Uma ajudante de laboratório, na fábrica há dezasseis anos, diz que algo de estranho se passa naquele dia. Diz o mesmo há dezasseis anos.

Por volta das nove horas e trinta minutos, o gerente recebe a visita de quatro homens. São os mesmos homens que, ao final da tarde do dia anterior, estiveram no gabinete do gerente.

O homem do casaco verde terá cerca de sessenta anos. A pele é luzidia. Na cara, de cada um dos lados, duas cicatrizes transmitem uma simetria esquisita. A altura deverá andar pelo metro e oitenta. O corpo é de homem forte, talvez por ali já tenham andado fortes músculos. A falta de exercício ou as contingências da idade fizeram com que agora penda para a frente um flácido apêndice abdominal. Não é, porém, o gordo bonacheirão de quem todos gostam. São três as razões: não é gordo, sendo a flacidez facilmente disfarçada por qualquer camisola e calças em correta posição de cintura; não é bonacheirão; não é particularmente simpático, sendo, isso sim, extremamente educado. Mas é aquele de quem todos gostam. Tirando, talvez, a velha das lentes grossas que trabalha na cantina.

Falta um minuto para as onze horas. O responsável da manutenção dirige-se para o gabinete do gerente. Estratégia, mercado, rácios. Aquelas palavras devem ser para outro. O próprio gerente não parece muito convicto do que diz. Estratégia, mercado, rácios. Puré, piscinas, futebol. Seriam quase a mesma coisa, não fora as palavras estratégia, mercado, rácios, permitirem imprimir outra gravidade ao discurso. Na prática, contudo, para o chefe da manutenção, tinham exatamente o mesmo valor e aplicação prática para aquele ou qualquer outro dia de trabalho.

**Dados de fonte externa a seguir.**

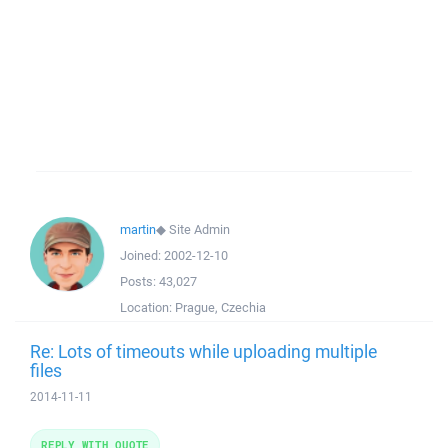
martin
◆
Site Admin
Joined:
2002-12-10
Posts:
43,027
Location:
Prague, Czechia
Re: Lots of timeouts while uploading multiple
files
2014-11-11
REPLY WITH QUOTE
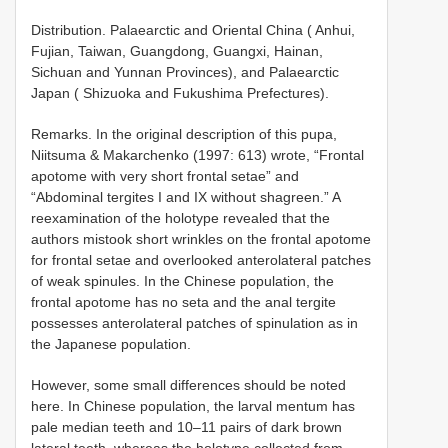
Distribution. Palaearctic and Oriental China ( Anhui,
Fujian, Taiwan, Guangdong, Guangxi, Hainan,
Sichuan and Yunnan Provinces), and Palaearctic
Japan ( Shizuoka and Fukushima Prefectures).
Remarks. In the original description of this pupa,
Niitsuma & Makarchenko (1997: 613) wrote, “Frontal
apotome with very short frontal setae” and
“Abdominal tergites I and IX without shagreen.” A
reexamination of the holotype revealed that the
authors mistook short wrinkles on the frontal apotome
for frontal setae and overlooked anterolateral patches
of weak spinules. In the Chinese population, the
frontal apotome has no seta and the anal tergite
possesses anterolateral patches of spinulation as in
the Japanese population.
However, some small differences should be noted
here. In Chinese population, the larval mentum has
pale median teeth and 10–11 pairs of dark brown
lateral teeth, whereas the holotype collected from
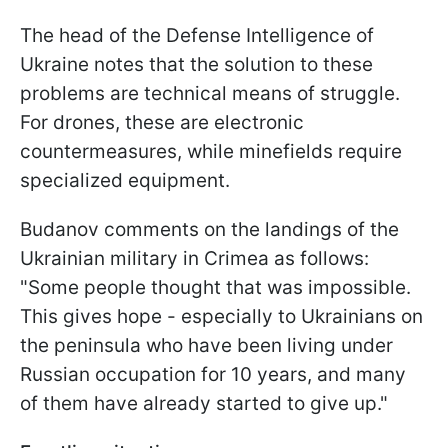
The head of the Defense Intelligence of
Ukraine notes that the solution to these
problems are technical means of struggle.
For drones, these are electronic
countermeasures, while minefields require
specialized equipment.
Budanov comments on the landings of the
Ukrainian military in Crimea as follows:
"Some people thought that was impossible.
This gives hope - especially to Ukrainians on
the peninsula who have been living under
Russian occupation for 10 years, and many
of them have already started to give up."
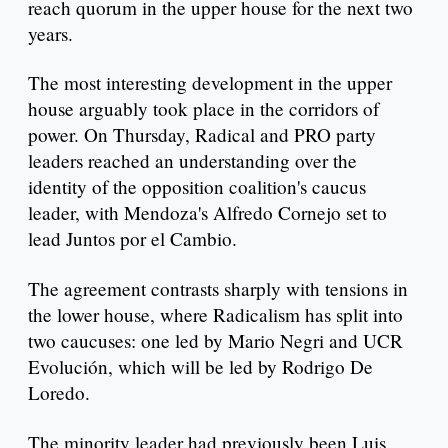
reach quorum in the upper house for the next two
years.
The most interesting development in the upper
house arguably took place in the corridors of
power. On Thursday, Radical and PRO party
leaders reached an understanding over the
identity of the opposition coalition's caucus
leader, with Mendoza's Alfredo Cornejo set to
lead Juntos por el Cambio.
The agreement contrasts sharply with tensions in
the lower house, where Radicalism has split into
two caucuses: one led by Mario Negri and UCR
Evolución, which will be led by Rodrigo De
Loredo.
The minority leader had previously been Luis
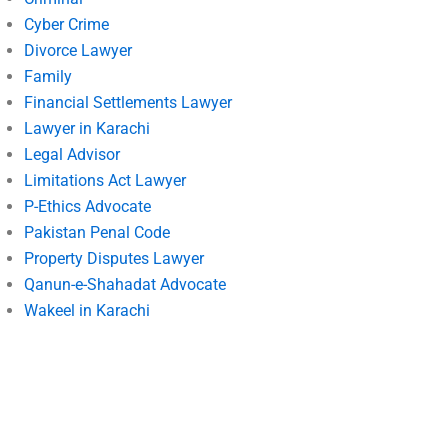
Cyber Crime
Divorce Lawyer
Family
Financial Settlements Lawyer
Lawyer in Karachi
Legal Advisor
Limitations Act Lawyer
P-Ethics Advocate
Pakistan Penal Code
Property Disputes Lawyer
Qanun-e-Shahadat Advocate
Wakeel in Karachi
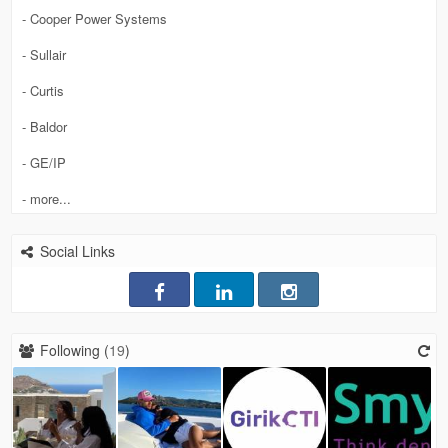
- Cooper Power Systems
- Sullair
- Curtis
- Baldor
- GE/IP
- more...
Social Links
Following (
19
)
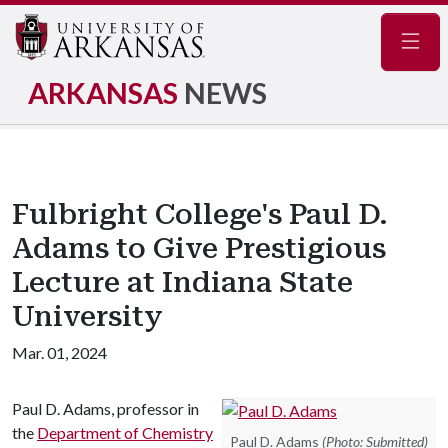
Navig
ARKANSAS
NEWS
Fulbright College's Paul D.
Adams to Give Prestigious
Lecture at Indiana State
University
Mar. 01, 2024
Paul D. Adams, professor in
the
Department of Chemistry
Paul D. Adams
(Photo: Submitted)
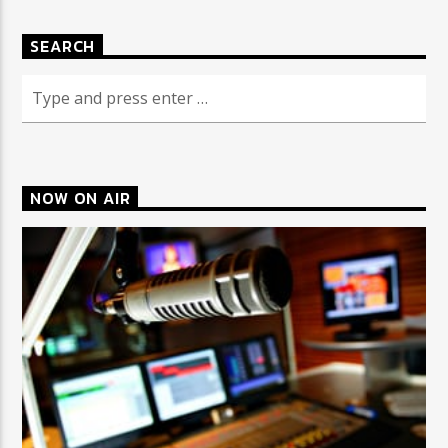
SEARCH
CURRENT SHOW
COULD THIS BE YOU?
3:00 AM
4:00 AM
NOW ON AIR
Triple Y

O homem do casaco verde vira-os a todos a passar para o escritório do gerente. Este foi o único critério usado para a convocação dos funcionários.

Algo de estranho se passa neste dia. Tão estranho que não é a ajudante de laboratório quem o diz. O homem do casaco verde pressente estranheza no ar.

O homem do casaco verde fala pouco. Ajuda muito. Na fábrica não diz que não. Não diz que não a colegas. Não diz que não a particulares ou associações. Ajuda. Com trabalho, com dinheiro, com bens. Muito ou pouco. O que pode. Todos gostam muito dele (com exceção, talvez, da velha da cantina). Dele só há uma apreciação e bem objetiva: é muito boa pessoa. Há mesmo quem o ame.

O homem do casaco verde gosta de olhar para longe. Fixa um objeto distante e olha. Nunca perde o olhar, apesar da distância do que gosta de ver. Tem o mesmo trabalho há quase trinta anos. Gosta do que faz. A gerência também.

É meio-dia. O funcionário que entrou há três dias vai ao escritório do gerente. Passado uma hora ainda lá está. No homem do casaco verde intensifica-se a sensação de estranheza. Não sabe do que se trata, mas, pela primeira vez em quase trinta anos, sente uma forte vontade de ir ter com alguém e falar. Quer ir ter com a ajudante de laboratório e dizer que algo de estranho se está a passar. Quer ir ter com a velha da cantina. A velha que nunca correspondeu à sua cordialidade. Descobre que não quer comer. Não tem vontade. Momentaneamente, estabelece uma errada relação entre a falta de apetite e a atmosfera estranha que lhe corrompe as dúvidas e os sentimentos. A relação não está errada, apenas desordenada, e em segundos o homem do casaco verde organiza a hierarquia entre as partes: como é habitual, a falta de apetite não é a causa, mas a consequência da estranheza. A esta não encontra origem. Não tem apetite e não vai almoçar. Na cantina, notam que falta. Quando lhe perguntam, com preocupação, sobre a razão da sua ausência, apenas refere uma ligeira dor de estômago, que não tem. Quando vê a ajudante de laboratório, sente uma forte vontade de correr para ela, de falar, de estranhar, mas controla os impulsos.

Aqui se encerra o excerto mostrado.